I.
The first words I heard my father speak were the way his hands smelled of plants, and the way plants smelled of his hands. The acrid tang of fertilizer balls and the stinging stains of mulch splinters around cuticle and nail were an original vocabulary like the sound of his voice singing, the way he walked ahead of me on a mountain trail, the way the tendons in his hands moved when he slid a barred F up the neck of the guitar to show me how.
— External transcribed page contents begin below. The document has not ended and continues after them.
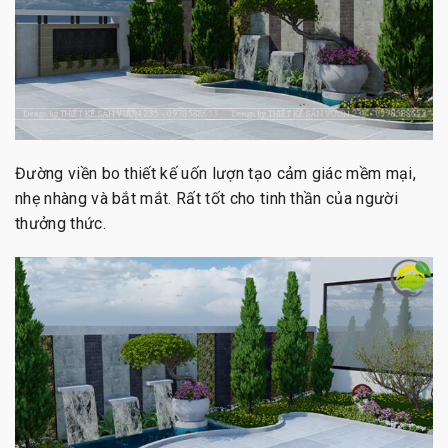
Đường viền bo thiết kế uốn lượn tạo cảm giác mềm mại,
nhẹ nhàng và bắt mắt. Rất tốt cho tinh thần của người
thưởng thức.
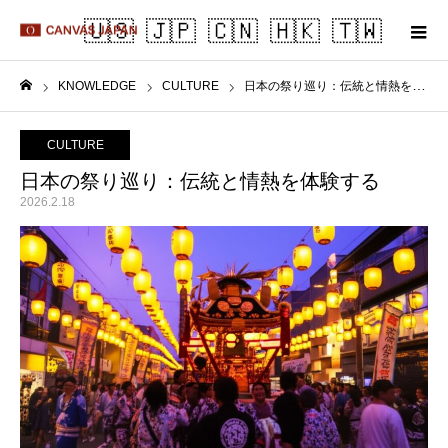
KNOWLEDGE
CULTURE
日本の祭り巡り：伝統と情熱を体験する
ホーム
CULTURE
日本の祭り巡り：伝統と情熱を体験する
2026.2.18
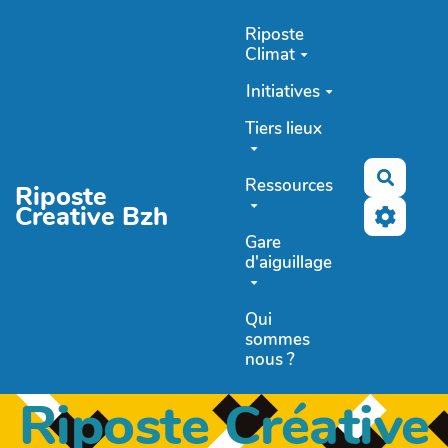
Aller au contenu principal
Riposte
Climat
Initiatives
Tiers lieux
Recher
Ressources
Riposte
Creative Bzh
Gare
d'aiguillage
Qui
sommes
nous ?
Riposte Créative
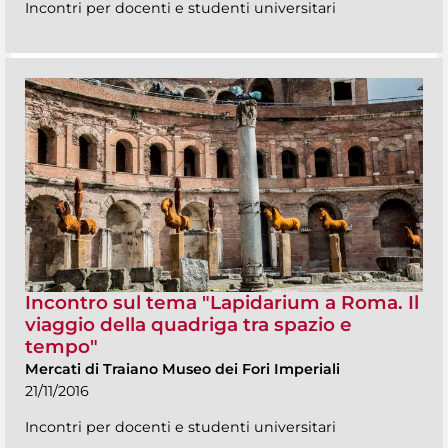
Incontri per docenti e studenti universitari
Incontro sul tema "Lapidarium a Roma. Il
viaggio della quadriga tra spazio e
tempo"
Mercati di Traiano Museo dei Fori Imperiali
21/11/2016
Incontri per docenti e studenti universitari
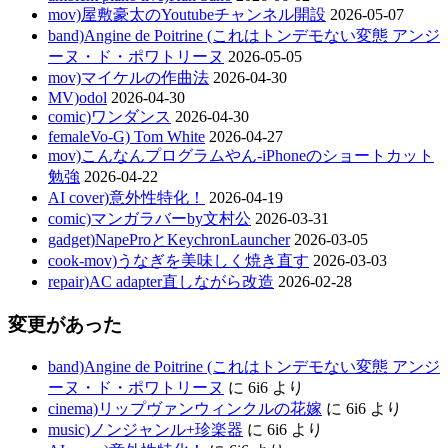
mov)屋敷豪太のYoutubeチャンネル開設
2026-05-07
band)Angine de Poitrine (これはトンデモない変態 アンジ
ーヌ・ド・ポワトリーヌ
2026-05-05
mov)マイケルの作曲法
2026-04-30
MV)odol
2026-04-30
comic)ワンダンス
2026-04-30
femaleVo-G) Tom White
2026-04-27
mov)こんなんプログラムやん-iPhoneのショートカット
勉強
2026-04-22
AI cover)意外性特化！
2026-04-19
comic)マンガラバーby文村公
2026-03-31
gadget)NapeProとKeychronLauncher
2026-03-05
cook-mov)うなぎを美味しく焼き直す
2026-03-03
repair)AC adapter直しながら改造
2026-02-28
変更があった
band)Angine de Poitrine (これはトンデモない変態 アンジ
ーヌ・ド・ポワトリーヌ
に
6i6
より
cinema)リップヴァンウィンクルの花嫁
に
6i6
より
music)ノンジャンル+珍楽器
に
6i6
より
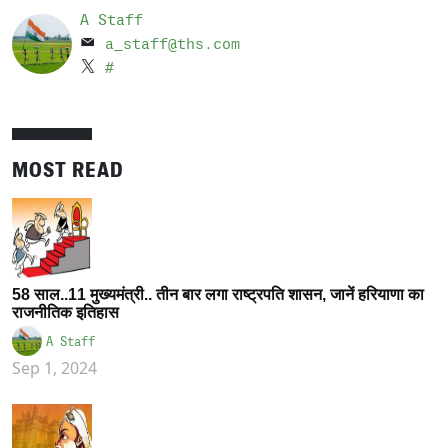
A Staff
a_staff@ths.com
#
MOST READ
58 साल..11 मुख्यमंत्री.. तीन बार लगा राष्ट्रपति शासन, जानें हरियाणा का
राजनीतिक इतिहास
A Staff
Sep 1, 2024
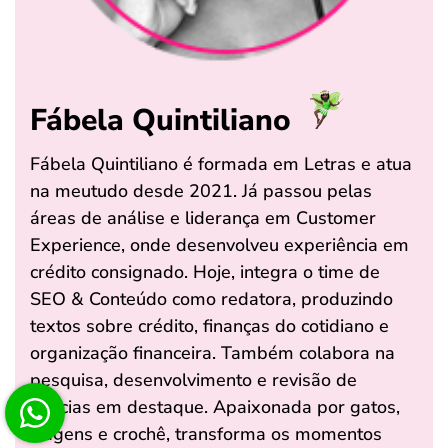
Fábela Quintiliano
Fábela Quintiliano é formada em Letras e atua
na meutudo desde 2021. Já passou pelas
áreas de análise e liderança em Customer
Experience, onde desenvolveu experiência em
crédito consignado. Hoje, integra o time de
SEO & Conteúdo como redatora, produzindo
textos sobre crédito, finanças do cotidiano e
organização financeira. Também colabora na
pesquisa, desenvolvimento e revisão de
notícias em destaque. Apaixonada por gatos,
viagens e crochê, transforma os momentos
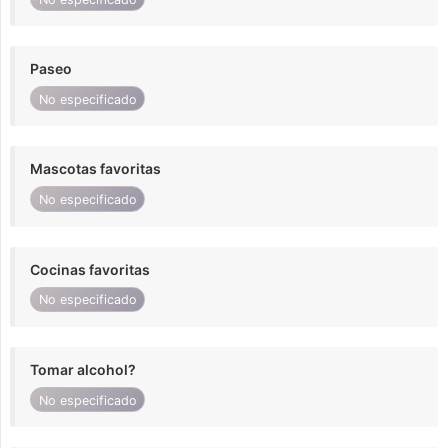
Paseo
No especificado
Mascotas favoritas
No especificado
Cocinas favoritas
No especificado
Tomar alcohol?
No especificado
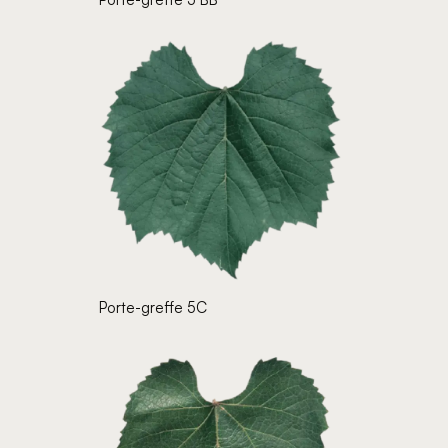
Porte-greffe 5C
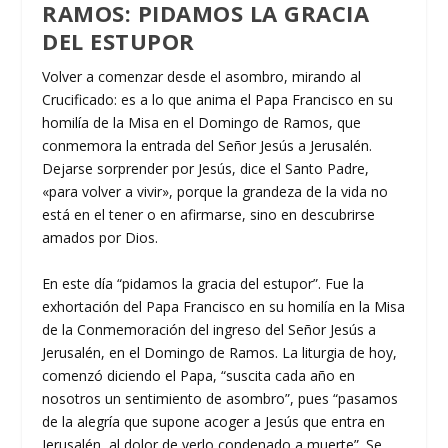
RAMOS: PIDAMOS LA GRACIA
DEL ESTUPOR
Volver a comenzar desde el asombro, mirando al
Crucificado: es a lo que anima el Papa Francisco en su
homilía de la Misa en el Domingo de Ramos, que
conmemora la entrada del Señor Jesús a Jerusalén.
Dejarse sorprender por Jesús, dice el Santo Padre,
«para volver a vivir», porque la grandeza de la vida no
está en el tener o en afirmarse, sino en descubrirse
amados por Dios.
En este día “pidamos la gracia del estupor”. Fue la
exhortación del Papa Francisco en su homilía en la Misa
de la Conmemoración del ingreso del Señor Jesús a
Jerusalén, en el Domingo de Ramos. La liturgia de hoy,
comenzó diciendo el Papa, “suscita cada año en
nosotros un sentimiento de asombro”, pues “pasamos
de la alegría que supone acoger a Jesús que entra en
Jerusalén, al dolor de verlo condenado a muerte”. Se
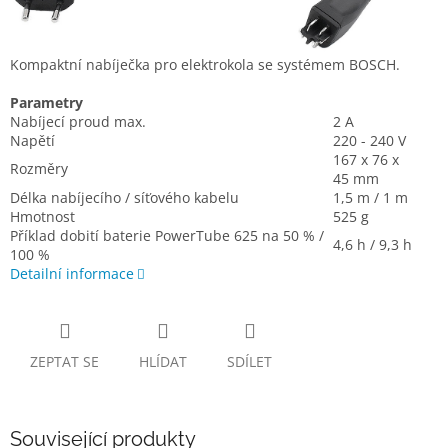
Kompaktní nabíječka pro elektrokola se systémem BOSCH.
Parametry
Nabíjecí proud max.
2 A
Napětí
220 - 240 V
167 x 76 x
Rozměry
45 mm
Délka nabíjecího / síťového kabelu
1,5 m / 1 m
Hmotnost
525 g
Příklad dobití baterie PowerTube 625 na 50 % /
4,6 h / 9,3 h
100 %
Detailní informace
ZEPTAT SE
HLÍDAT
SDÍLET
Související produkty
I learned those languages long before syllables and phonemes rubbed my mouth raw, popping like cherry tomatoes fresh off their bitter-haired vines.
II.
Scott Pruitt is the head of the EPA, he said over the uncertain connection in my backyard, when I called to ask about a garden pest. I don’t know why I bothered to drive a stick shift all those years. Diatomaceous earth is supposed to work, but I’ve never had any luck with it.
III.
It felt inevitable that The Big Surgery wasn’t his heart but something closer to the heart of him, a whiff of pine lodged between olfactory nerve and brain, a fungus you meet by sitting too long under the pine trees on the mountain trails, sap clinging to your knuckles as you unpuzzle the fallen bark of a Ponderosa. The hospital smelled, as hospitals do, of fake pine, the memory of pine, a description of pine by someone who hated trees.
IV.
I move soil around young plants with gloves on, listening to radio-show echoes of his voice reminding old women who go among their gardenias and roses on soft kneelers that you gotta get your hands down in that dirt, really dig in there, feel that dirt. Mulch splinters work their way past the wrists of my gloves and in, prickling my unfilial hands.